Ilya Lichtenstein, 35, and Heather Morgan, 33, were arrested in February last year after the US government seized 95,000 bitcoin then valued at $3.6 billion.
Prosecutors said the pair stole the bitcoin in 2016 using "advanced hacking tools." Authorities recovered the funds from wallets controlled by the duo.
Since their arrests, the government has seized another approximately $475 million tied to the hack, the Southern District of New York said in a statement.
In total, the couple admitted to laundering conspiracies arising from the theft of approximately 120,000 bitcoin from Bitfinex, a global cryptocurrency exchange.
The charges carry a maximum penalty of 20 years in prison.

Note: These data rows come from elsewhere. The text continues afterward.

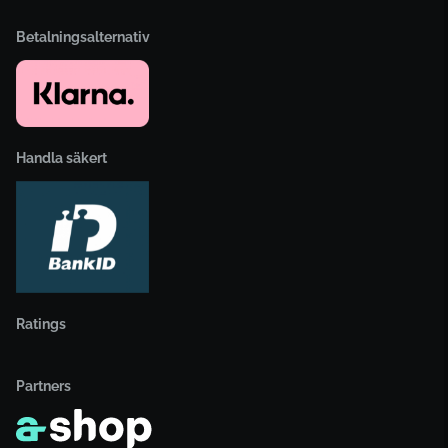
Betalningsalternativ
Handla säkert
Ratings
Partners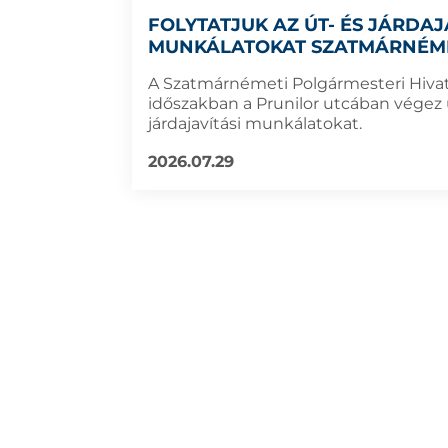
FOLYTATJUK AZ ÚT- ÉS JÁRDAJ
MUNKÁLATOKAT SZATMÁRNÉM
A Szatmárnémeti Polgármesteri Hivat
időszakban a Prunilor utcában végez 
járdajavítási munkálatokat.
2026.07.29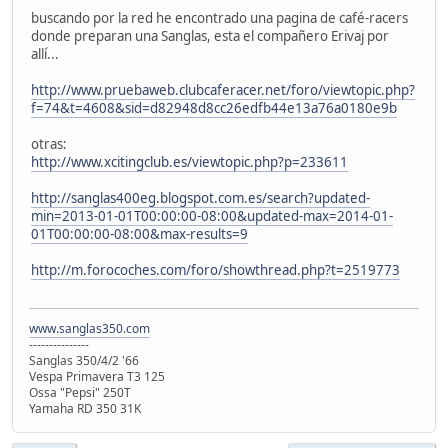
buscando por la red he encontrado una pagina de café-racers
donde preparan una Sanglas, esta el compañero Erivaj por
allí...
http://www.pruebaweb.clubcaferacer.net/foro/viewtopic.php?
f=74&t=4608&sid=d82948d8cc26edfb44e13a76a0180e9b
otras:
http://www.xcitingclub.es/viewtopic.php?p=233611
http://sanglas400eg.blogspot.com.es/search?updated-
min=2013-01-01T00:00:00-08:00&updated-max=2014-01-
01T00:00:00-08:00&max-results=9
http://m.forocoches.com/foro/showthread.php?t=2519773
www.sanglas350.com
---------------
Sanglas 350/4/2 '66
Vespa Primavera T3 125
Ossa "Pepsi" 250T
Yamaha RD 350 31K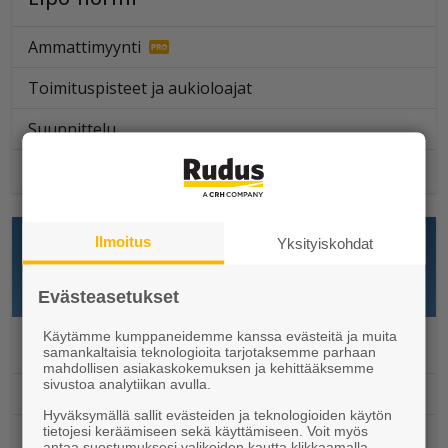
Ammattimyynti
Toimituspisteet ja aukioloajat
Suunnittelu
Työmaapalvelut
Ilmoitus
Yksityiskohdat
Evästeasetukset
Käytämme kumppaneidemme kanssa evästeitä ja muita
Julkisivuelementit
samankaltaisia teknologioita tarjotaksemme parhaan
mahdollisen asiakaskokemuksen ja kehittääksemme
sivustoa analytiikan avulla.
Ammattimyynti
Hyväksymällä sallit evästeiden ja teknologioiden käytön
tietojesi keräämiseen sekä käyttämiseen. Voit myös
Toimituspisteet ja aukioloajat
antaa suostumuksesi valikoiden kautta klikkaamalla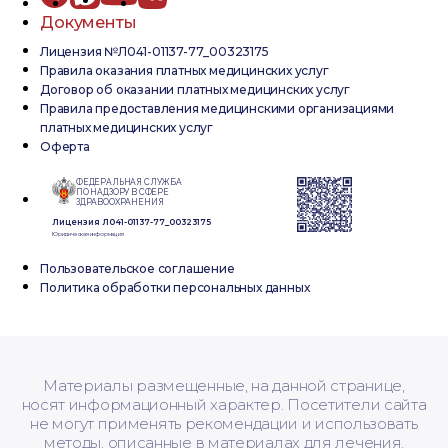
Документы
Лицензия №Л041-01137-77_00323175
Правила оказания платных медицинских услуг
Договор об оказании платных медицинских услуг
Правила предоставления медицинскими организациями
платных медицинских услуг
Оферта
ФЕДЕРАЛЬНАЯ СЛУЖБА
ПО НАДЗОРУ В СФЕРЕ
ЗДРАВООХРАНЕНИЯ
Лицензия Л041-01137-77_00323175
Юридическая информация
Пользовательское соглашение
Политика обработки персональных данных
Материалы размещенные, на данной странице,
носят информационный характер. Посетители сайта
не могут применять рекомендации и использовать
методы, описанные в материалах для лечения.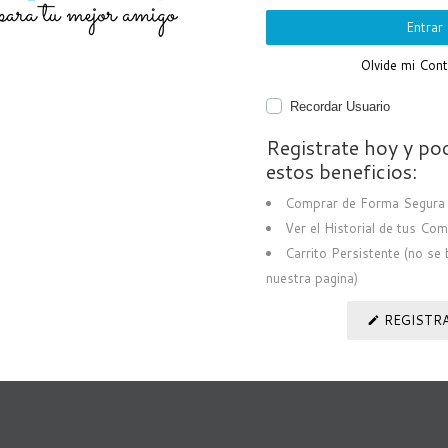
Entrar
s los Derechos Reservados
Olvide mi Con
Recordar Usuario
Registrate hoy y po
estos beneficios:
Comprar de Forma Segura 
Ver el Historial de tus Co
Carrito Persistente (no se 
nuestra pagina)
REGISTR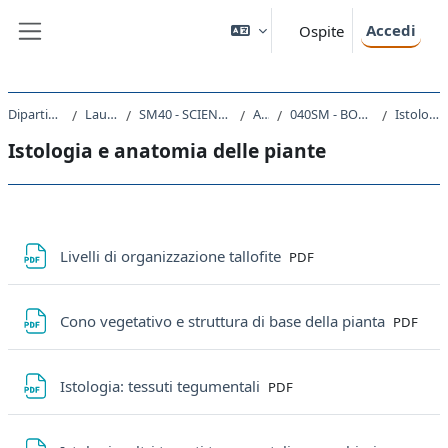
Vai al contenuto principale
Accedi
Ospite
Pannello laterale
Dipartimento di Scienze della Vita
Laurea triennale (DM270)
SM40 - SCIENZE E TECNOLOGIE PER L'AMBIENTE E LA NATURA
A.A. 2023 - 2024
040SM - BOTANICA GENERALE CON LABORATORIO 2023
Istologia e anatomia delle piante
Istologia e anatomia delle piante
Schema della sezione
File
Livelli di organizzazione tallofite
PDF
File
Cono vegetativo e struttura di base della pianta
PDF
File
Istologia: tessuti tegumentali
PDF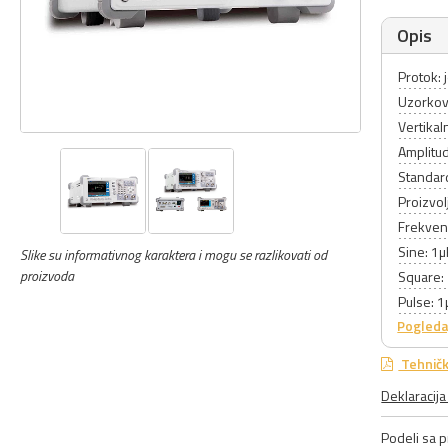
Opis
Protok:
Uzorkov
Vertikal
Amplitu
Standard
Proizvol
Frekvenc
Sine: 
Slike su informativnog karaktera i mogu se razlikovati od
proizvoda
Square
Pulse: 
Pogleda
Tehničk
Deklaracij
Podeli sa pr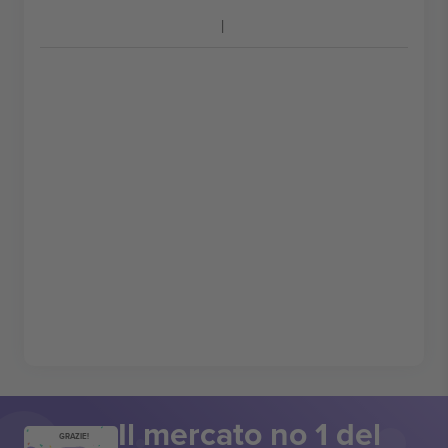
Il mercato no 1 del
GRAZIE!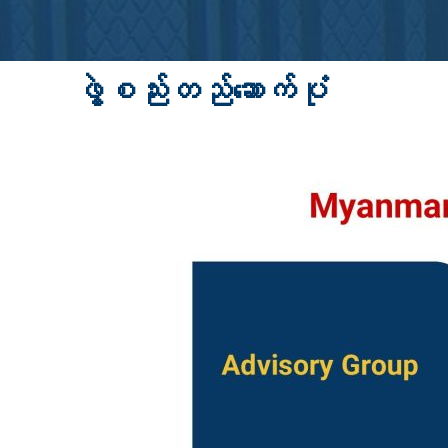
ဖွဲ့စည်းတည်ဆောက်ပုံ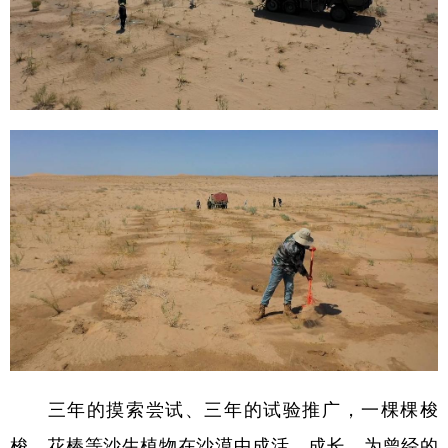
山东
河南
湖北
湖南
广东
广西
海南
重庆
四川
贵州
云南
西藏
陕西
甘肃
青海
宁夏
新疆
内蒙古
黑龙江
多语种频道
English
Español
Français
عربى
Русский язык
日本語
한국어
Deutsch
Português
三年的摸索尝试、三年的试验推广，一棵棵梭
梭、花棒等沙生植物在沙漠中成活、成长，为曾经的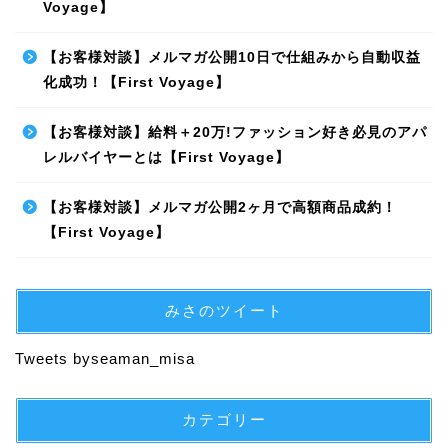
Voyage】
【お客様対談】メルマガ公開10日で仕組みから自動収益
化成功！【First Voyage】
【お客様対談】給料＋20万!ファッション好き必見のアパ
レルバイヤーとは【First Voyage】
【お客様対談】メルマガ公開2ヶ月で高額商品成約！
【First Voyage】
みさのツイート
Tweets byseaman_misa
カテゴリー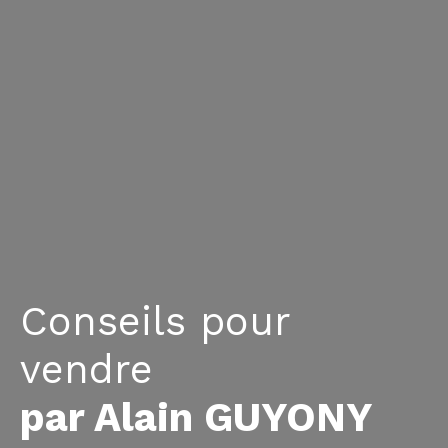
Conseils pour
vendre
par Alain GUYONY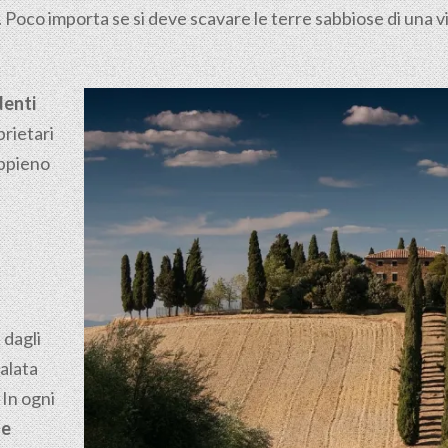
. Poco importa se si deve scavare le terre sabbiose di una v
denti
rietari
appieno
 dagli
calata
 In ogni
 e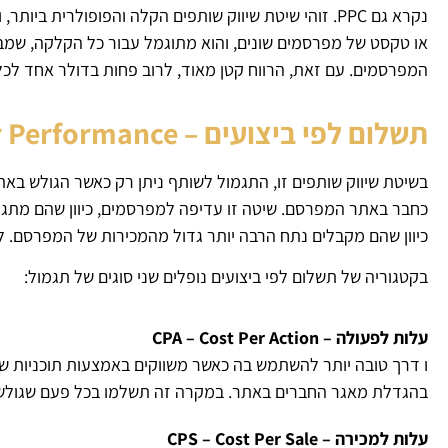
נקרא גם PPC. זוהי שיטת שיווק שותפים הקלה והפופולרי
או טקסט של מפרסמים שונים, והוא מתוגמל עבור כל הקלקה, שמבצ
המפרסמים. עם זאת, הרווח קטן מאוד, לרוב פחות בדולר אחד לכ
תשלום לפי ביצועים – Pay Per Performance
בשיטת שיווק שותפים זו, התגמול לשותף ניתן רק כאשר הגולש באת
כחבר באתר המפרסם. שיטה זו עדיפה למפרסמים, כיוון שהם מתג
כיוון שהם מקבלים נתח הרבה יותר גדול מהמכירות של המפרסם. לרוב, התגמול ה
בקטגוריה של תשלום לפי ביצועים נופלים שני סוגים של תגמול:
עלות לפעולה – CPA – Cost Per Action
ו דרך טובה יותר להשתמש בה כאשר משווקים באמצעות תוכניות שו
בהגדלת מאגר החברים באתר. במקרה זה תשלמו בכל פעם שגולש
עלות למכירה – CPS – Cost Per Sale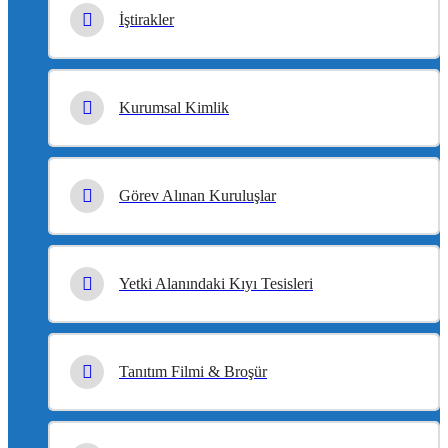
İştirakler
Kurumsal Kimlik
Görev Alınan Kuruluşlar
Yetki Alanındaki Kıyı Tesisleri
Tanıtım Filmi & Broşür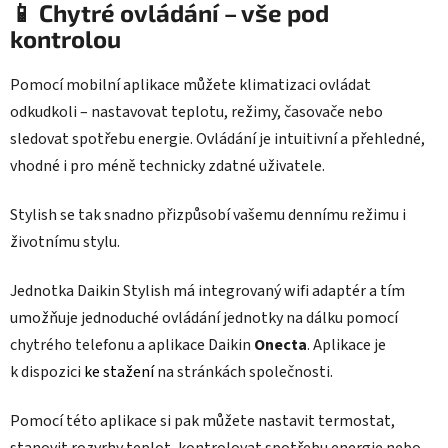
📱 Chytré ovládání – vše pod
kontrolou
Pomocí mobilní aplikace můžete klimatizaci ovládat
odkudkoli – nastavovat teplotu, režimy, časovače nebo
sledovat spotřebu energie. Ovládání je intuitivní a přehledné,
vhodné i pro méně technicky zdatné uživatele.
Stylish se tak snadno přizpůsobí vašemu dennímu režimu i
životnímu stylu.
Jednotka Daikin Stylish má integrovaný wifi adaptér a tím
umožňuje jednoduché ovládání jednotky na dálku pomocí
chytrého telefonu a aplikace Daikin
Onecta
. Aplikace je
k dispozici
ke stažení
na stránkách společnosti.
Pomocí této aplikace si pak můžete nastavit termostat,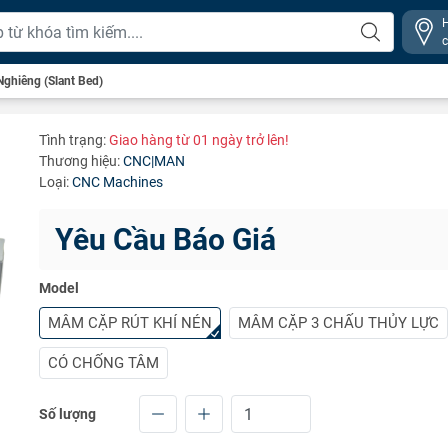
ghiêng (Slant Bed)
Tình trạng:
Giao hàng từ 01 ngày trở lên!
Thương hiệu:
CNC|MAN
Loại:
CNC Machines
Yêu Cầu Báo Giá
Model
MÂM CẶP RÚT KHÍ NÉN
MÂM CẶP 3 CHẤU THỦY LỰC
CÓ CHỐNG TÂM
Số lượng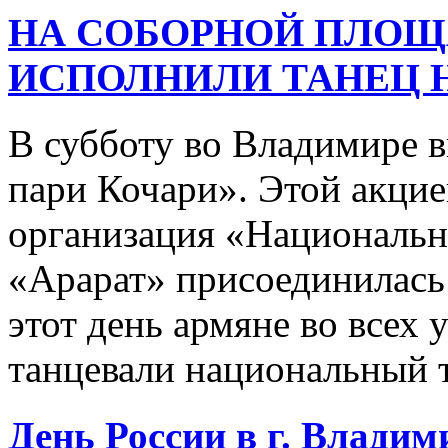
НА СОБОРНОЙ ПЛОЩ
ИСПОЛНИЛИ ТАНЕЦ 
В субботу во Владимире 
пари Кочари». Этой акцие
организация «Национальн
«Арарат» присоединилась
этот день армяне во всех 
танцевали национальный 
День России в г. Владими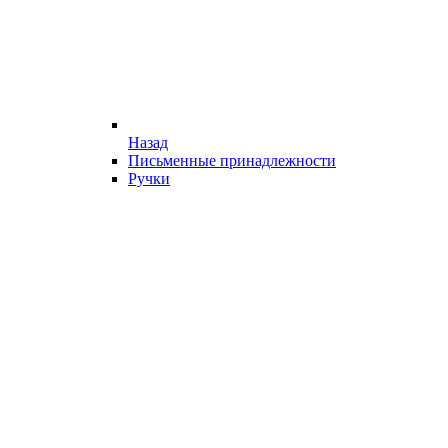
Назад
Письменные принадлежности
Ручки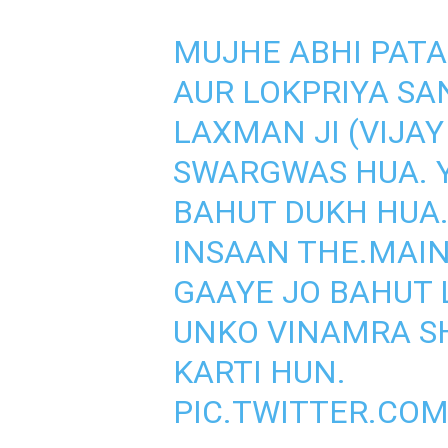
MUJHE ABHI PATA
AUR LOKPRIYA S
LAXMAN JI (VIJAY 
SWARGWAS HUA. 
BAHUT DUKH HUA
INSAAN THE.MAIN
GAAYE JO BAHUT 
UNKO VINAMRA S
KARTI HUN.
PIC.TWITTER.CO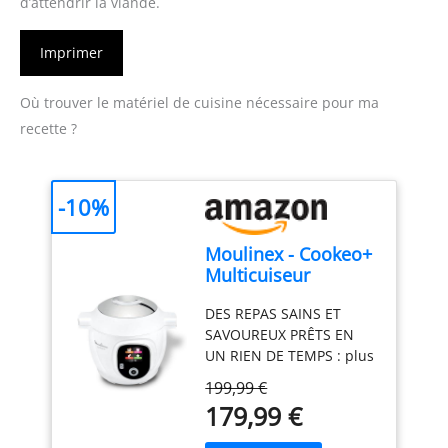
d’attendrir la viande.
Imprimer
Où trouver le matériel de cuisine nécessaire pour ma
recette ?
-10%
Moulinex - Cookeo+
Multicuiseur
intelligent - 6 L - 80
DES REPAS SAINS ET
recettes - Blanc
SAVOUREUX PRÊTS EN
UN RIEN DE TEMPS : plus
de 200 recettes maison à
199,99 €
réaliser en moins de 10
179,99 €
minutes avec le
multicuiseur haute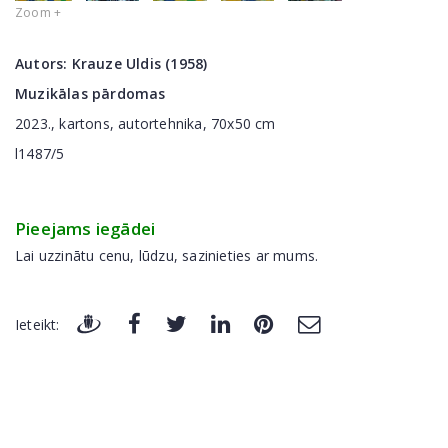
Zoom +
Autors:
Krauze Uldis (1958)
Muzikālas pārdomas
2023., kartons, autortehnika, 70x50 cm
l1487/5
Pieejams iegādei
Lai uzzinātu cenu, lūdzu, sazinieties ar mums.
Ieteikt:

Prosecutors said that Lichtenstein, at times with Morgan's help, "employed numerous sophisticated laundering techniques."
That included using fictitious identities to set up online accounts and utilizing computer programs to automate transactions.
They deposited the stolen funds into accounts in a variety of darknet markets and cryptocurrency exchanges and then withdrew the money, which confuses the transaction history.
They couple also converted bitcoin to other forms of cryptocurrency and even exchanged a portion of the stolen funds into gold coins, which Morgan then concealed by burying them.
One of Morgan's aliases was "Razzlekhan" while Lichtenstein was known as "Dutch."